4:15 PM Arela Werner (University of New Mexico)

Interpretations of Womanhood: The Significance of the Ere Gelede Mask in Yoruba Ceremonial Practice

In my art historical studies at the University of New Mexico, I was given the opportunity to view and analyze a sculptural work of art from the Yoruba culture of present-day Nigeria titled “Helmet Mask (ere gelede)” and construct a corresponding paper under the guidance of my instructor, Dr. Ray Hernández-Durán. Created in the twentieth century, this mask is currently housed in the University of New Mexico Art Museum as part of the Mulvany Family Collection of African Art. Masks such as this one have historically been used in Gelede performances, which pay tribute to the believed spiritual powers of women including elder, ancestral, and deified female figures. Through analysis of the mask’s formal elements and examination of Yoruba cultural beliefs and practices, the work reflects themes in Yoruba artistic style, the object’s performative nature and the significance of women within this West African society. The ceremonial, dynamic function of this artwork is reflected in its material construction, incorporation of both organic and geometric shapes within the composition, stylized figural imagery representative of spiritual and societal dynamics, and the addition of red and black pigment that reflect an association of color with temperature, temperament, and certain deities or ancestors within Yoruba belief systems. Additionally, I will explore the mask’s significance within the Gelede ceremony which combines reverence, humor, expressiveness and community through vibrant and elaborate masquerade performances. Ultimately, this analysis provides a detailed overview of the connection between this mask as an art object and its intended purpose by connecting visual and physical elements to cultural practices, spirituality and belief systems of the Yoruba.

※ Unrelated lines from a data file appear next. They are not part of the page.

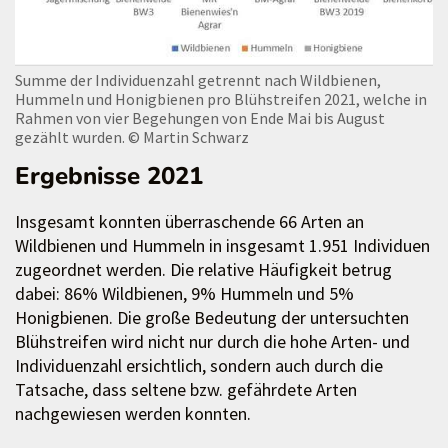
Summe der Individuenzahl getrennt nach Wildbienen,
Hummeln und Honigbienen pro Blühstreifen 2021, welche in
Rahmen von vier Begehungen von Ende Mai bis August
gezählt wurden.
© Martin Schwarz
Ergebnisse 2021
Insgesamt konnten überraschende 66 Arten an
Wildbienen und Hummeln in insgesamt 1.951 Individuen
zugeordnet werden. Die relative Häufigkeit betrug
dabei: 86% Wildbienen, 9% Hummeln und 5%
Honigbienen. Die große Bedeutung der untersuchten
Blühstreifen wird nicht nur durch die hohe Arten- und
Individuenzahl ersichtlich, sondern auch durch die
Tatsache, dass seltene bzw. gefährdete Arten
nachgewiesen werden konnten.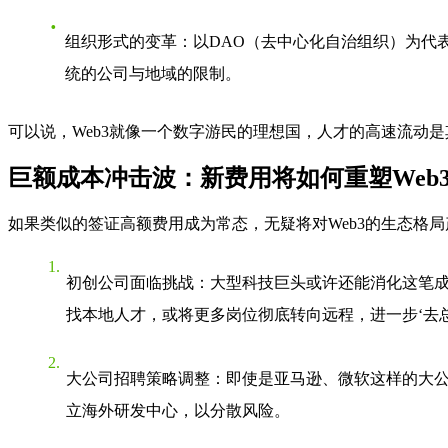
组织形式的变革
：以DAO（去中心化自治组织）为代
统的公司与地域的限制。
可以说，Web3就像一个数字游民的理想国，人才的高速流动
巨额成本冲击波：新费用将如何重塑Web
如果类似的签证高额费用成为常态，无疑将对Web3的生态格
初创公司面临挑战
：大型科技巨头或许还能消化这笔成
找本地人才，或将更多岗位彻底转向远程，进一步‘去总
大公司招聘策略调整
：即使是亚马逊、微软这样的大公
立海外研发中心，以分散风险。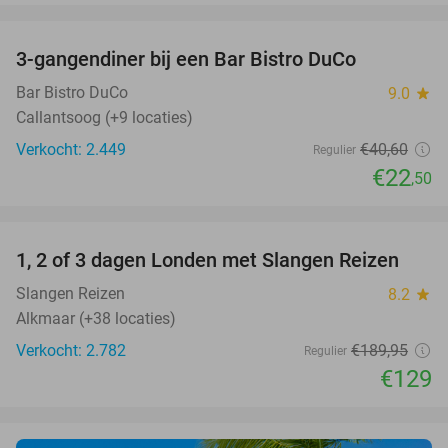
favorite_border
3-gangendiner bij een Bar Bistro DuCo
45%
Bar Bistro DuCo
9.0
star
Callantsoog (+9 locaties)
Verkocht: 2.449
€40
,60
Regulier
€22
,50
favorite_border
1, 2 of 3 dagen Londen met Slangen Reizen
32%
Slangen Reizen
8.2
star
Alkmaar (+38 locaties)
Verkocht: 2.782
€189
,95
Regulier
€129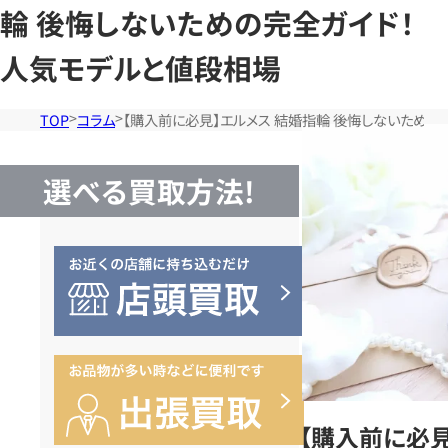
輪 後悔しないための完全ガイド！
人気モデルと値段相場
TOP
コラム
【購入前に必見】エルメス 結婚指輪 後悔しないための
選べる買取方法!
【購入前に必見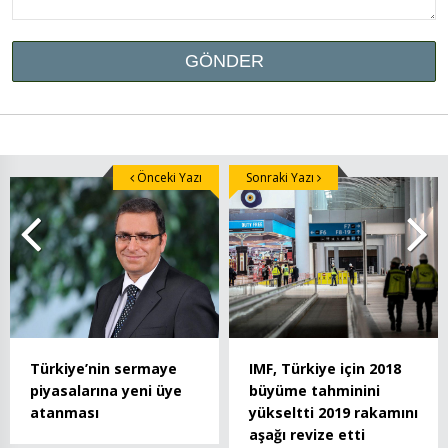
Önceki Yazı
Sonraki Yazı
IMF, Türkiye için 2018
Türkiye’nin sermaye
büyüme tahminini
piyasalarına yeni üye
yükseltti 2019 rakamını
atanması
aşağı revize etti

4:30 PM Alfie Yates (University of York)

Edmonia Lewis: Sculpting an Ambiguous Identity

The big names demand the large prices in, and command the respect of, the art world. But how important are accurate biographical details and the true identity of ‘great artists’ to the status and appreciation of their work? Some of the most creative minds and successful creators have been incredibly successful under false identity. In literature for example, Mary Ann Evans wrote under the pseudonym ‘George Eliot’, and J.K. Rowling wrote under the pseudonym ‘Robert Galbraith’ for many years. In both these instances, false identification was used to try and avoid the negative impact of prejudice against women in the creative industry. To focus on art in particular, the black American sculptor Edmonia Lewis created a very specific racial character for herself. She both exaggerated her native “Indian” identity and purposefully played up to racist, white American beliefs. I will demonstrate how Lewis managed to sculpt a somewhat fictitious biography for herself through the way she presented herself to the media and dealt with the individual subjects of her art. Specific comments will be made upon Lewis’ use of characters and stories from Henry Wadsworth Longfellow’s epic poem The Song of Hiawatha, and the way Lewis contends with broader ideas and associations of ‘blackness’ in her 1867 sculpture The Death of Cleopatra. Going beyond the cynical points about Lewis doing all she could to make money and using existing racist opinions to do so, I will suggest her sculpted, ambiguous identity was necessary for the recognition of her work. Thinking morally, Lewis’ ability to achieve such recognition played a key role in paving the way for women and black artists to enter the exclusive realm of white, male artists. While little of her work remains today, Edmonia Lewis must not be forgotten.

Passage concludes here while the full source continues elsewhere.